The LCC phenomenon, which is based on corporate management efficiency, poses a serious threat to traditional airline companies that cannot compete in terms of price. This situation has forced them to set up second line companies or subsidiaries to offer low-cost flights.
According to airline observer Albert Widjaya, the LCC phenomenon is now here in Indonesia. If national airlines are not prepared to face the influx of foreign airlines and compete with them in the growing regional market while over 20 foreign airlines offer their low-cost air carrier services, sooner or later they will lose their business.
"Unless the government supports them, national airlines will not be able to compete with foreign airline companies," he said.
Of course, the government is not just sitting still. Some time ago the government decided to close several major cities in Indonesia to LCC services provided by foreign airliners.

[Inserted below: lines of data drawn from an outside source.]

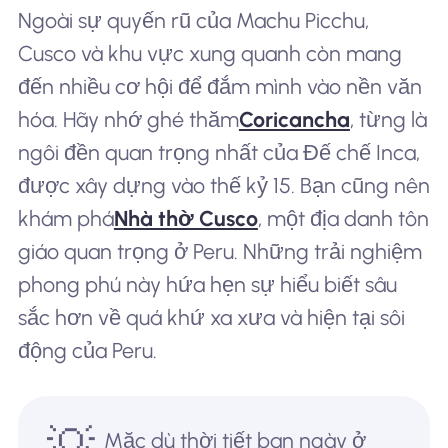
Ngoài sự quyến rũ của Machu Picchu,
Cusco và khu vực xung quanh còn mang
đến nhiều cơ hội để đắm mình vào nền văn
hóa. Hãy nhớ ghé thăm
Coricancha
, từng là
ngôi đền quan trọng nhất của Đế chế Inca,
được xây dựng vào thế kỷ 15. Bạn cũng nên
khám phá
Nhà thờ Cusco
, một địa danh tôn
giáo quan trọng ở Peru. Những trải nghiệm
phong phú này hứa hẹn sự hiểu biết sâu
sắc hơn về quá khứ xa xưa và hiện tại sôi
động của Peru.
💡
Mặc dù thời tiết ban ngày ở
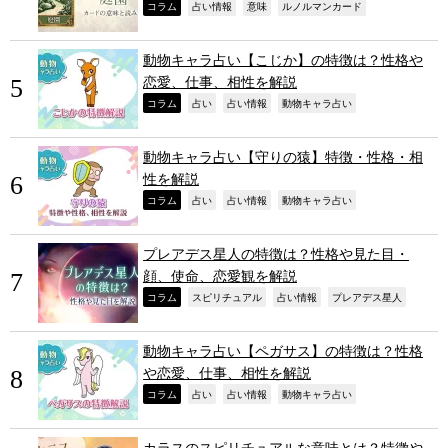
,
,
,
,
コラム
占い情報
意味
ルノルマンカード
動物キャラ占い【こじか】の特徴は？性格や
恋愛、仕事、相性を解説
,
,
,
,
コラム
占い
占い情報
動物キャラ占い
動物キャラ占い【守りの猿】特徴・性格・相
性を解説
,
,
,
,
コラム
占い
占い情報
動物キャラ占い
プレアデス星人の特徴は？性格や見た目・
顔、使命、恋愛観を解説
,
,
,
,
コラム
スピリチュアル
占い情報
プレアデス星人
動物キャラ占い【ペガサス】の特徴は？性格
や恋愛、仕事、相性を解説
,
,
,
,
コラム
占い
占い情報
動物キャラ占い
カラスのスピリチュアルな意味とは？特徴や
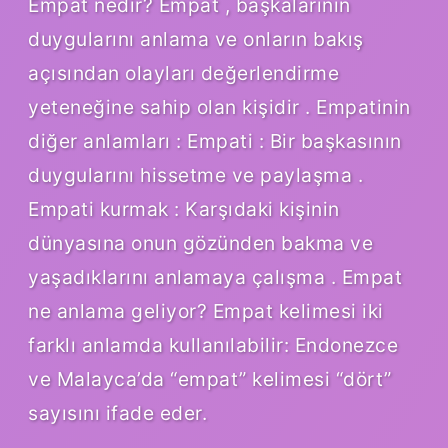
Empat nedir? Empat , başkalarının
duygularını anlama ve onların bakış
açısından olayları değerlendirme
yeteneğine sahip olan kişidir . Empatinin
diğer anlamları : Empati : Bir başkasının
duygularını hissetme ve paylaşma .
Empati kurmak : Karşıdaki kişinin
dünyasına onun gözünden bakma ve
yaşadıklarını anlamaya çalışma . Empat
ne anlama geliyor? Empat kelimesi iki
farklı anlamda kullanılabilir: Endonezce
ve Malayca’da “empat” kelimesi “dört”
sayısını ifade eder.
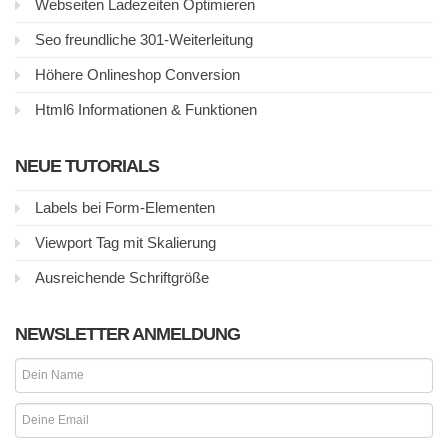
Webseiten Ladezeiten Optimieren
Seo freundliche 301-Weiterleitung
Höhere Onlineshop Conversion
Html6 Informationen & Funktionen
NEUE TUTORIALS
Labels bei Form-Elementen
Viewport Tag mit Skalierung
Ausreichende Schriftgröße
NEWSLETTER ANMELDUNG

This restriction is aimed at saving the domestic aviation industry, which is yet to able to compete with their foreign rivals. "The government has restricted low cost air carrier services provided by foreign airliners in potential routes as the national airliners are yet to be competitive with foreign airliners on the same level," said Communications Minister Hatta Rajasa.
In addition, the government has also applied reference tariff rates for flights in Indonesia although in the attachment to Regulation of Communications Minister No. KM 36/2005 there is no clear definition of a sanction to be imposed for any violation of this stipulation.
In essence, sub-article 1 of Article 5 of this regulation only stipulates that if a scheduled commercial air transportation company sets their rates lower than the reference tariff rates, the Air Communications director general may exercise special supervision over this particular airline.
According to several observers, this policy is not effective as it does not directly dwell on unhealthy business competition among airline companies and neither does it have any binding power to make sure that airlines comply with the stipulation. Meanwhile, the closure of popular routes to LCC services provided by foreign airlines, said Sendjaya Widjaya, Awair president director, may have the impact of a ban on Indonesia's airlines offering LCC services abroad.
The market is indeed liberalized now and tight competition among airlines is no longer avoidable. Given this situation, national airlines, said Sendjaya, should no longer be pampered.